The glass corridor is ready. The sparkling Chihuly chandeliers are polished. Outside, the landscapers are adding the finishing touches.And please, oh please, keep Doug Lamborn away from this place!!!!!
All that’s missing now at the newly expanded Fine Arts Center is the public. They’re scheduled to descend in droves Thursday through Sunday for what’s being touted as the “Extremely Grand Opening” — the most significant arts event ever to hit Colorado Springs.
This star-studded series of lectures, tours and proclamations will — according to the center’s boosters — usher in a new era. “On August 2nd, this is a different community,” said Michael De Marsche, the center’s president and chief executive officer. “No one will be able to say there’s no great culture in Colorado Springs.”
“The Fine Arts Center expansion means the arts are being taken more seriously in town,” said Christopher Lynn, curator of the Gallery of Contemporary Art at UCCS. “The momentum is going to carry the arts forward.”
Artistically, the star of the reopening is the Weisman Collection, which has been called the best collection of Pop and illusionistic art from the 1960s through the 1990s.

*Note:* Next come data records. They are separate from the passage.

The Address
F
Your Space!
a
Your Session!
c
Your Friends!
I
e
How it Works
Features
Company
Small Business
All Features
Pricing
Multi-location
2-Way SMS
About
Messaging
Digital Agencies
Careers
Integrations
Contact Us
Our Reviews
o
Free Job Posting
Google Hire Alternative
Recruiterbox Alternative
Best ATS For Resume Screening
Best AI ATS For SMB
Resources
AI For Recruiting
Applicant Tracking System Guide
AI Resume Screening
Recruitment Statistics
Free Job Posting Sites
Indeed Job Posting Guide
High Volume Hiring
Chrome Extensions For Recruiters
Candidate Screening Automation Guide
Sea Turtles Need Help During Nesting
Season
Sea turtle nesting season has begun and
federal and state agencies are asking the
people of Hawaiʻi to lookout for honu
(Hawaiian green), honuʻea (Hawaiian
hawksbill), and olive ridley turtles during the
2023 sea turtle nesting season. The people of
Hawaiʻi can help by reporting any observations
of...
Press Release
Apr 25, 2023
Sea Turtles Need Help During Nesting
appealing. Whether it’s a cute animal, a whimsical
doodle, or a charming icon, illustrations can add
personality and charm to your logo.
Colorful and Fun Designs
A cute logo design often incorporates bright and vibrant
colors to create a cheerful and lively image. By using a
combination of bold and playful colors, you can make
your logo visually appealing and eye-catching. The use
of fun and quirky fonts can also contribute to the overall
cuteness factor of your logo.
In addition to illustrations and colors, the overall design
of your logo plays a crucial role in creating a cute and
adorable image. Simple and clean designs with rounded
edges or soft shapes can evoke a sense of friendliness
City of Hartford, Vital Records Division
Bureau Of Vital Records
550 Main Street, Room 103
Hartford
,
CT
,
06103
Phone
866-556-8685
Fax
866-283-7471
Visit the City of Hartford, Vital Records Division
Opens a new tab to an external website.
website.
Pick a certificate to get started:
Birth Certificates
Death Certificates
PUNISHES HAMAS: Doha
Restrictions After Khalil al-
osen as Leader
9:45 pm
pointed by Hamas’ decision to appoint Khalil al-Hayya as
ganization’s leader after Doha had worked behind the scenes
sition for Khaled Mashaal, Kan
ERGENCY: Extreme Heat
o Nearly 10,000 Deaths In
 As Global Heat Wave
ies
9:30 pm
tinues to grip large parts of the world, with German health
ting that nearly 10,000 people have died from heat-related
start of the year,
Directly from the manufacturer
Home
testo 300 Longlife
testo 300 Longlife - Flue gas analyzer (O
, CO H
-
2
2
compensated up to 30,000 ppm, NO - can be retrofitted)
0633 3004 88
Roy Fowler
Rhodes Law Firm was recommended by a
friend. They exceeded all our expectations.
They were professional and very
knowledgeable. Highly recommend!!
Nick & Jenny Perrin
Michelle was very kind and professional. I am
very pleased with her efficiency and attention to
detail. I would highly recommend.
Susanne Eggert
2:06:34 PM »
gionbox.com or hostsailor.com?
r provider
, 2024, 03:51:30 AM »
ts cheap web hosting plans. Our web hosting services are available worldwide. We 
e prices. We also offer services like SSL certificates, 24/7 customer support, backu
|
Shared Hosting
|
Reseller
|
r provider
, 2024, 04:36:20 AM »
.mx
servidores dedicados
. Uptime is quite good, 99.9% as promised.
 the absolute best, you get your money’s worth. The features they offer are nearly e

Occupying the cavernous new El Pomar Gallery, it’s a taste of the sort of large-scale traveling exhibitions the center can now host.
The expansion also provides room to showcase much more of the center’s previously all-but-invisible permanent collection. It has been bolstered by patron Kathy Loo’s recent gift — her collection, with her husband, Dusty Loo, of more than 200 Colorado landscapes.